Your assignment
Write out the records again exactly. Nothing should be dropped.

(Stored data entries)

***

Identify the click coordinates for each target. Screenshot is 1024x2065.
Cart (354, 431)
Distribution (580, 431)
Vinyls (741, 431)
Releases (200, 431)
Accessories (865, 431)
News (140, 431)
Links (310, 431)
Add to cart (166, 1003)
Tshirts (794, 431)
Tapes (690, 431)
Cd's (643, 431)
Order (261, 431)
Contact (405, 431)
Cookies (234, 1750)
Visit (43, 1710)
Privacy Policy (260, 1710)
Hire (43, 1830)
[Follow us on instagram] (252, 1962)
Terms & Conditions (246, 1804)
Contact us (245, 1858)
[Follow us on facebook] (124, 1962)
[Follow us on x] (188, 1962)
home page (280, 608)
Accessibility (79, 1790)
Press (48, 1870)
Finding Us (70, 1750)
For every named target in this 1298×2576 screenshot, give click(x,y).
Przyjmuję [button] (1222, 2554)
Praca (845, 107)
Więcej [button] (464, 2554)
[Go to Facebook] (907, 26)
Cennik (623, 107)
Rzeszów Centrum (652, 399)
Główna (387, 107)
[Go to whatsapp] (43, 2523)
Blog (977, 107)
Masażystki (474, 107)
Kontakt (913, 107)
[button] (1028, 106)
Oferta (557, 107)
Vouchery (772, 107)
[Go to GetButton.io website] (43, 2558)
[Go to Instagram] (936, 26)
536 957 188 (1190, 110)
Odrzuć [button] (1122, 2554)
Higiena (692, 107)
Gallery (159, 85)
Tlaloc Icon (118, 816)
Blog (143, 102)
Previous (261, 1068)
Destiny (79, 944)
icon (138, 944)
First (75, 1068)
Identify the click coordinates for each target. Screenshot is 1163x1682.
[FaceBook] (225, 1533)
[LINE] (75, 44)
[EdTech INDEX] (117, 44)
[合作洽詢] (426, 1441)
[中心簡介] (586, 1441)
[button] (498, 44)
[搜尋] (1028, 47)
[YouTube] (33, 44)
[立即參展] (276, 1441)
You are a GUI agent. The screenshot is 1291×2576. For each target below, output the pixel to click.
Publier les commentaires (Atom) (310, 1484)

***

Answer for this exercise
Identify the click coordinates for each target. Screenshot is 1024x2065.
Cart (354, 431)
Distribution (580, 431)
Vinyls (741, 431)
Releases (200, 431)
Accessories (865, 431)
News (140, 431)
Links (310, 431)
Add to cart (166, 1003)
Tshirts (794, 431)
Tapes (690, 431)
Cd's (643, 431)
Order (261, 431)
Contact (405, 431)
Cookies (234, 1750)
Visit (43, 1710)
Privacy Policy (260, 1710)
Hire (43, 1830)
[Follow us on instagram] (252, 1962)
Terms & Conditions (246, 1804)
Contact us (245, 1858)
[Follow us on facebook] (124, 1962)
[Follow us on x] (188, 1962)
home page (280, 608)
Accessibility (79, 1790)
Press (48, 1870)
Finding Us (70, 1750)
For every named target in this 1298×2576 screenshot, give click(x,y).
Przyjmuję [button] (1222, 2554)
Praca (845, 107)
Więcej [button] (464, 2554)
[Go to Facebook] (907, 26)
Cennik (623, 107)
Rzeszów Centrum (652, 399)
Główna (387, 107)
[Go to whatsapp] (43, 2523)
Blog (977, 107)
Masażystki (474, 107)
Kontakt (913, 107)
[button] (1028, 106)
Oferta (557, 107)
Vouchery (772, 107)
[Go to GetButton.io website] (43, 2558)
[Go to Instagram] (936, 26)
536 957 188 (1190, 110)
Odrzuć [button] (1122, 2554)
Higiena (692, 107)
Gallery (159, 85)
Tlaloc Icon (118, 816)
Blog (143, 102)
Previous (261, 1068)
Destiny (79, 944)
icon (138, 944)
First (75, 1068)
Identify the click coordinates for each target. Screenshot is 1163x1682.
[FaceBook] (225, 1533)
[LINE] (75, 44)
[EdTech INDEX] (117, 44)
[合作洽詢] (426, 1441)
[中心簡介] (586, 1441)
[button] (498, 44)
[搜尋] (1028, 47)
[YouTube] (33, 44)
[立即參展] (276, 1441)
You are a GUI agent. The screenshot is 1291×2576. For each target below, output the pixel to click.
Publier les commentaires (Atom) (310, 1484)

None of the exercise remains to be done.